ASI enquired the reason of his standing there, complainant disclosed that he
had come there for payment of bhatta amount and was waiting for culprit. Thereafter,
police took position at some distance and at about 7:15 am to 7:20 am, one
person came on the bike who was armed with pistol in the fold of his pant.
Complainant further deposed that accused showed him pistol and demand the
bhatta amount, which he delivered to him. Police party apprehended the accused.
Accused on enquiry disclosed his name as Shahid and from his personal search
police recovered one pistol with three live rounds in its magazine, bhatta
amount and Qmobile, which were sealed at spot. Accused was arrested and
mashirnama of arrest and recovery was prepared in his presence at spot.

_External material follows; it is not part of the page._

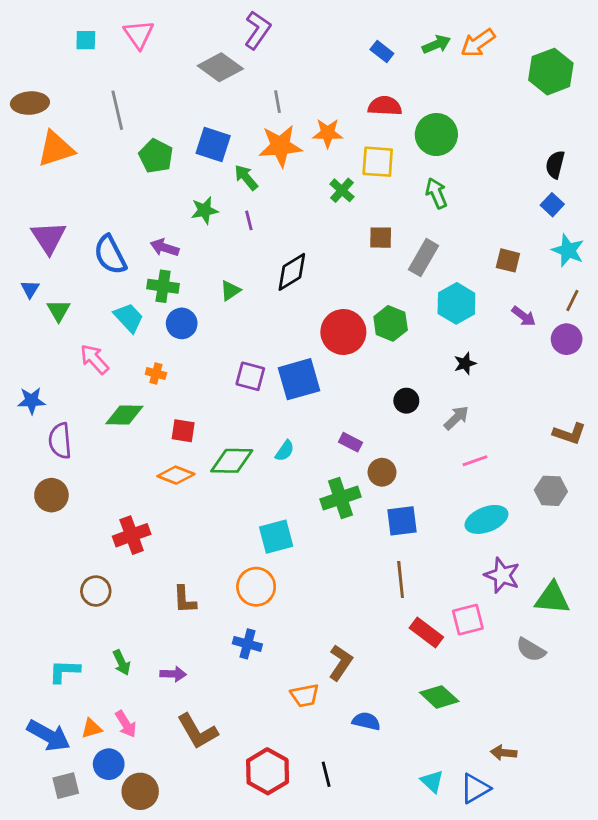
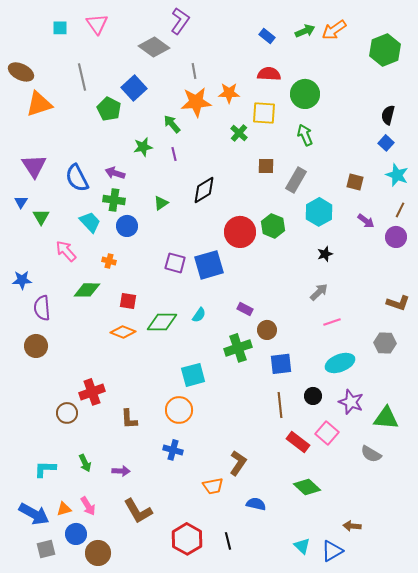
brown ellipse: (30, 103) -> (21, 72), turned 30
blue square: (213, 145) -> (134, 88), moved, turned 30
black circle: (406, 401) -> (313, 396), moved
red cross: (132, 535) -> (92, 392), moved
pink square: (468, 620) -> (327, 433), turned -35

complainant further deposed that police party reached at police station along
with accused and case property. He further deposed that in his presence I.O
Inspector Ali Haider visited the place of wardat at his pointation and prepared
mashirnama of wardat.
13. We are
unable to rely upon the evidence of complainant and other prosecution witnesses
for the reasons that complainant in his evidence has deposed that at the time
of payment bhatta, no life threat was issued to the complainant. According to
the case of prosecution, police had also arrived at the time of payment of
bhatta but no police official has deposed that they had actually seen the
complainant while passing on bhatta to the accused. Mere allegation without
cogent evidence would not be sufficient to maintain conviction. Moreover, there
are material contradictions in the evidence of the complainant and ASI head of
the police party. Complainant has deposed that he was standing on the road for
payment of bhatta to the accused. Police party came there and asked complainant
as to why he was standing. He replied to the police that he was standing to pay
bhatta to the accused but different version has been given by ASI on the same
point. He has deposed that complainant gave signal to the police mobile and
narrated the story to the police regarding payment of bhatta. Complainant has
also failed to disclose his business and his antecedents. So far CDR is
concerned, I.O failed to verify that as to who was the owner of the SIM
recovered from the possession of the accused. In such circumstances, evidence of
call data would not improve the case of prosecution. Moreover, mobile data has also
not been obtained by the I.O from the concerned company. Prosecution has failed
to examine incharge of the mobile company. There was no evidence that SIM was
sealed at the spot. Prosecution did not take any step to prove the ownership of
the mobile phone. SIM and mobile recovered from the possession of the accused
have not been proved by cogent evident. No record of concerned Network has been
produced by the prosecution, showing the use, possession and ownership of said
cell number by the accused at the relevant time. Such circumstances created
doubt about the veracity of the prosecution case as held in the case reported
as Atta Ullah vs. The State and another
(2017 P.Cr.L.J 992). We have come to the conclusion that not a single word
has been deposed by the complainant that accused put him in fear of injury,
death or grievous hurt. Element of terrorism was also missing in this case.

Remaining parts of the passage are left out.